En 2017, le journaliste Jean-Laurent Cassely a fait paraître un ouvrage intitulé La révolte des premiers de la classe. Il y dépeint un phénomène grandissant, celui de la fuite des jeunes élites vis-à-vis des « jobs à la con » ou « bullshit jobs » qui fleurissent dans les organisations. Ce sont des emplois qui paraissent d’autant plus inutiles et dérisoires qu’ils sont associés à une bonne rémunération.

À cela s’ajoutent des ordres contradictoires dictés par des managers qui ressemblent parfois à s’y méprendre au père Ubu, le personnage d’Alfred Jarry connu pour son despotisme malhabile et sa forfanterie outrancière. Face à une hypermodernité froide et à un management en panne, les jeunes diplômés apparaissent bien souvent déçus, désillusionnés, voire désespérés.

Sur ce point, la professeure Brigitte Nivet parle dans un ouvrage récent d’un « malaise dans le management ». Pour elle, nul doute que cet « art de diriger » connaît une crise sans précédent. Elle constate notamment que les jeunes diplômés n’aspirent plus du tout à la fonction de manager.

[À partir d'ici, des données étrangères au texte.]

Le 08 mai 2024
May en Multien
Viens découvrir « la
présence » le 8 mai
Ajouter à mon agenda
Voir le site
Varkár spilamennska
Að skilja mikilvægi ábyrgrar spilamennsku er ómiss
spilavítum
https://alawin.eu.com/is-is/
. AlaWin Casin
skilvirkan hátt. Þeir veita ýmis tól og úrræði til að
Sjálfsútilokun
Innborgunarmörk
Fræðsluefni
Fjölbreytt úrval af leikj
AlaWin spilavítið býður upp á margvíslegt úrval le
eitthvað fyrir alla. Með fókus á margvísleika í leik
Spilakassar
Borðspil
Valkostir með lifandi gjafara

Parmi les raisons invoquées, l’enseignante-chercheuse à l’ESC Clermont revient sur trois modèles de management qui sont encore enseignés et utilisés : celui du gestionnaire scrupuleux issu de la tradition de l’organisation scientifique du travail, celui du leader, avec le mythe de l’homme providentiel, et celui de l’accompagnateur, du facilitateur et du soutien. Ces trois modèles sont plus ou moins en crise et suscitent la confusion parmi les jeunes diplômés. Dès lors, le paradoxe relevé par Brigitte Nivet devient saisissant : de nombreux jeunes diplômés d’école de management, qui sont préparés à devenir managers, ne veulent plus manager.

Doute, écoute et délibération

La plupart des ouvrages de management décrivent les managers comme des sortes de superhéros, capables de résoudre tous les problèmes, de répondre à toutes les difficultés par la mise en place immédiate de pratiques adaptées. Or, ces modes de gestion omnipotents ont fini par écraser voire nier la singularité des salariés en leur imposant une réponse univoque, une méthode unique, un « one best way » pour reprendre un syntagme taylorien.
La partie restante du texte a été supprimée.